Сидни уставился на мою руку так, словно никогда не видел ничего подобного, после чего наконец снова поднял взгляд на меня и пожал ее. Уголки его губ чуть приподнялись, и он сказал:

– Сидни. Сидни Батчер.

В фас его лицо показалось мне ликом херувима, и я уже тогда мысленно отметил нелепость подобного сравнения, поскольку всем известно, что тощих херувимов не бывает. Так или иначе, лицо Сидни Батчера показалось мне ангельским. Улыбнувшись в ответ, я сказал:

– Вот и отлично. Ну… рад с тобой познакомиться.

– И я тоже, – ответил Сидни.

Его улыбка стала шире, он крепче стиснул мне руку и тряхнул ее несколько раз.

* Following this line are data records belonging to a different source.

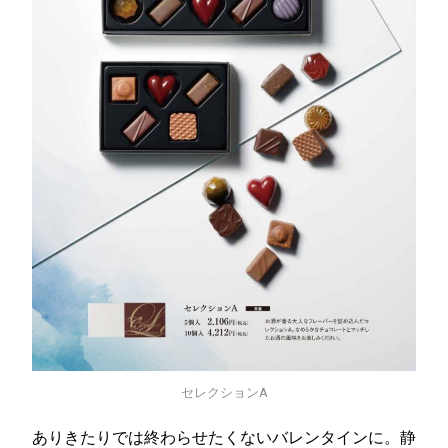
セレクションA
ありきたりでは終わらせたくないバレンタインに。静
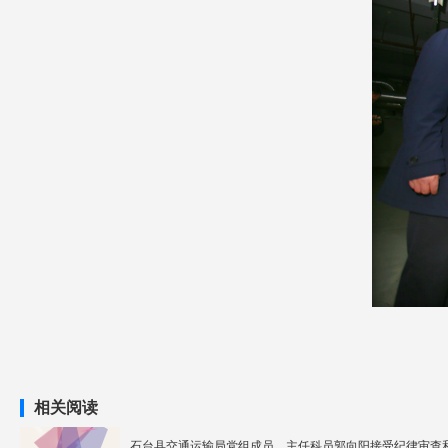
相关阅读
石台县交通运输局党组成员、主任科员郭向阳接受纪律审查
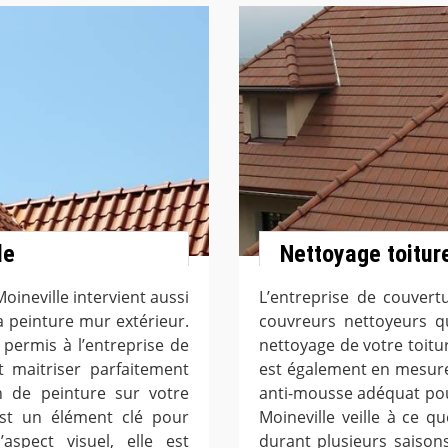
le
Nettoyage toitur
oineville intervient aussi
L’entreprise de couvert
 peinture mur extérieur.
couvreurs nettoyeurs q
permis à l’entreprise de
nettoyage de votre toitur
t maitriser parfaitement
est également en mesure 
on de peinture sur votre
anti-mousse adéquat pou
est un élément clé pour
Moineville veille à ce q
’aspect visuel, elle est
durant plusieurs saisons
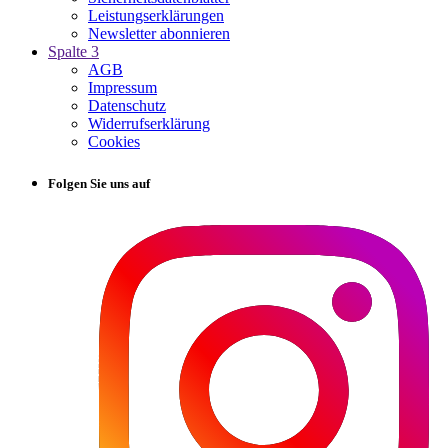
Leistungserklärungen
Newsletter abonnieren
Spalte 3
AGB
Impressum
Datenschutz
Widerrufserklärung
Cookies
Folgen Sie uns auf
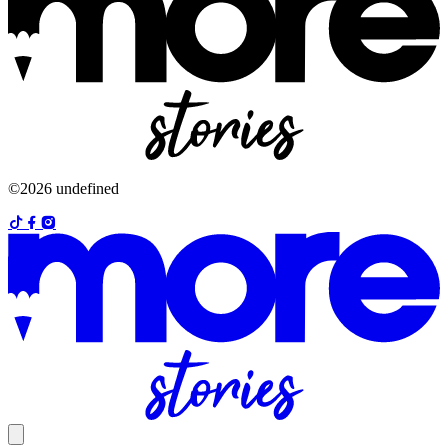
©2026 undefined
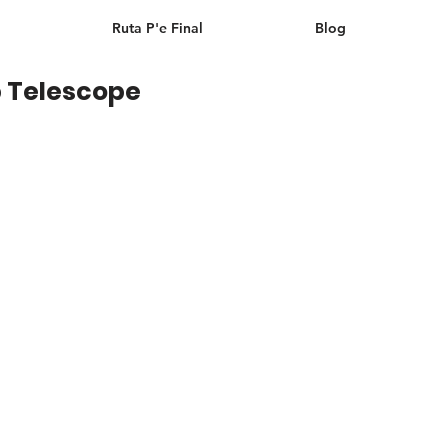
Ruta P'e Final
Blog
 Telescope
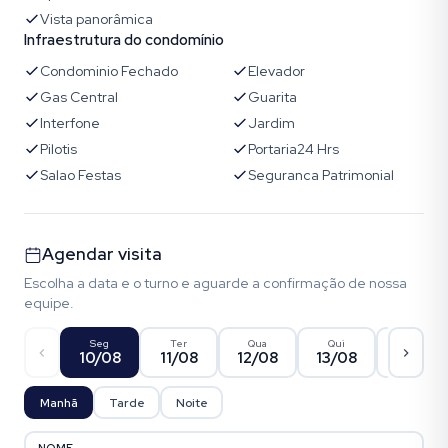
Vista panorâmica
Infraestrutura do condomínio
Condominio Fechado
Elevador
Gas Central
Guarita
Interfone
Jardim
Pilotis
Portaria24 Hrs
Salao Festas
Seguranca Patrimonial
Agendar visita
Escolha a data e o turno e aguarde a confirmação de nossa
equipe.
Seg
Ter
Qua
Qui
Sex
10/08
11/08
12/08
13/08
14/08
Manhã
Tarde
Noite
NOME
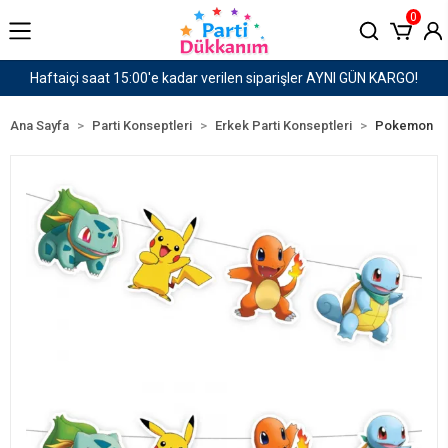
0
rişler AYNI GÜN KARGO!
1500 TL ve Üzeri Kargo Üc
Ana Sayfa
Parti Konseptleri
Erkek Parti Konseptleri
Pokemon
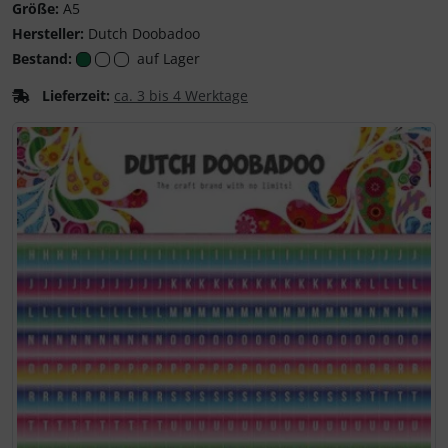
Größe:
A5
Hersteller:
Dutch Doobadoo
Bestand:
auf Lager
Lieferzeit:
ca. 3 bis 4 Werktage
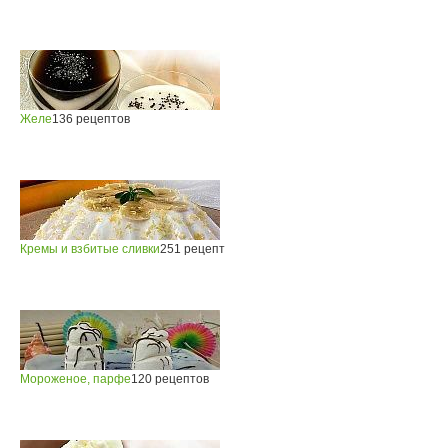
Желе
136 рецептов
Кремы и взбитые сливки
251 рецепт
Мороженое, парфе
120 рецептов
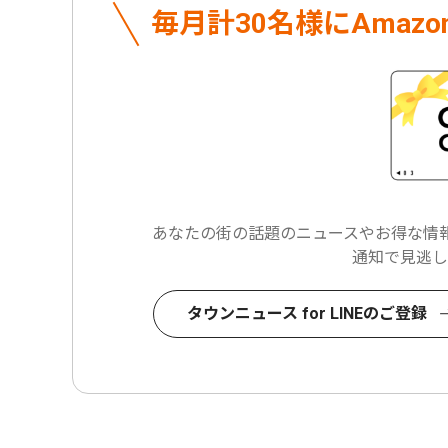
毎月計30名様に
Amaz
あなたの街の話題のニュースや
お得な情報
通知で見逃し
タウンニュース for LINEのご登録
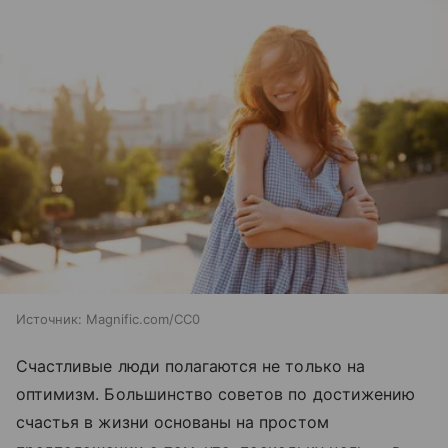
Источник:
Magnific.com/CC0
Счастливые люди полагаются не только на
оптимизм. Большинство советов по достижению
счастья в жизни основаны на простом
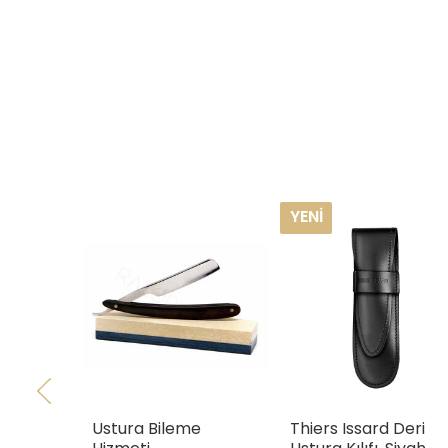
YENI
Ustura Bileme
Thiers Issard Deri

В том, как Сидни это сделал, было нечто такое, что я сразу понял: этот паренек не похож на всех тех, кого я знаю, совсем не похож, и внешность его тут ни при чем. Мои размышления были прерваны женским голосом, донесшимся из квартиры Сидни. В нем прозвучал теплый, едва заметный восточноевропейский акцент.

– Сидни, с кем ты там разговариваешь?

– С соседским мальчиком, – ответил Сидни.

– Поговоришь завтра, – окликнула его женщина. – Уже очень поздно.

– Хорошо, мама, – бросил он через плечо, затем снова повернулся ко мне. – Увидимся завтра? – с надеждой спросил он.

Его вопрос прозвучал чуть ли не как мольба.

– Разумеется, – машинально ответил я, нисколько не уверенный в этом, и Сидни скрылся у себя в квартире.

Вот так все началось.

Я как раз окончил среднюю школу вместе с пятью из семи членов моей банды. Мы называли себя «Налетчиками» – пять сицилийцев, один негр, один ирландец. Пятерым из нас уже исполнилось восемнадцать, шестому, который этой осенью должен был пойти в выпускной класс, было семнадцать, а седьмой не знал свой точный возраст, поскольку у него никогда не было свидетельства о рождении. Я был главарем – не потому, что победил на выборах; просто так обстояли дела с самого начала. Мы росли вместе, и я всегда был чуть выше и сильнее остальных, поэтому к шестнадцати уже имел шесть футов росту и весил сто восемьдесят восемь фунтов, из которых большая часть приходилась на накачанные мышцы. Мне казалось, господь бог меня любит – он благословил меня крепким отцовским телом и его сицилийской внешностью: смуглой кожей, черными вьющимися волосами и прямым как стрела носом. Мать говорила, что у меня лицо с римской монеты. Конечно, ее мнение было предвзятым, но, возможно, она все же была права – девчонки любили меня так же, как я их.

Из семерых членов моей банды у троих отцы были членами мафии, а у четвертого вечно мечтал к ней примкнуть. У пятого и шестого отцы были «гражданские», а у седьмого – ветеран Второй мировой войны, контуженный на фронте. Мы росли вместе и с малых лет занимались тем, чем занимаются дети мафии и их друзья. Мы обчищали склады, железнодорожные пакгаузы, магазины, аэропорты – все, что обладало ценностью и не двигалось. Не так давно мы прослышали, что много добра скапливается в грузовом терминале аэропорта Ла-Гуардиа, и я внес его в список. Наступало лето, которое впоследствии станет известно как «лето мафии», но сейчас, в начале июня, все было тихо…

Однако в истории мафии понятие «тихо» является относительным. Если газеты не пестрят кричащими заголовками о гангстерских разборках и на улицах не льется кровь в результате дерзкого покушения, это и есть «тихо».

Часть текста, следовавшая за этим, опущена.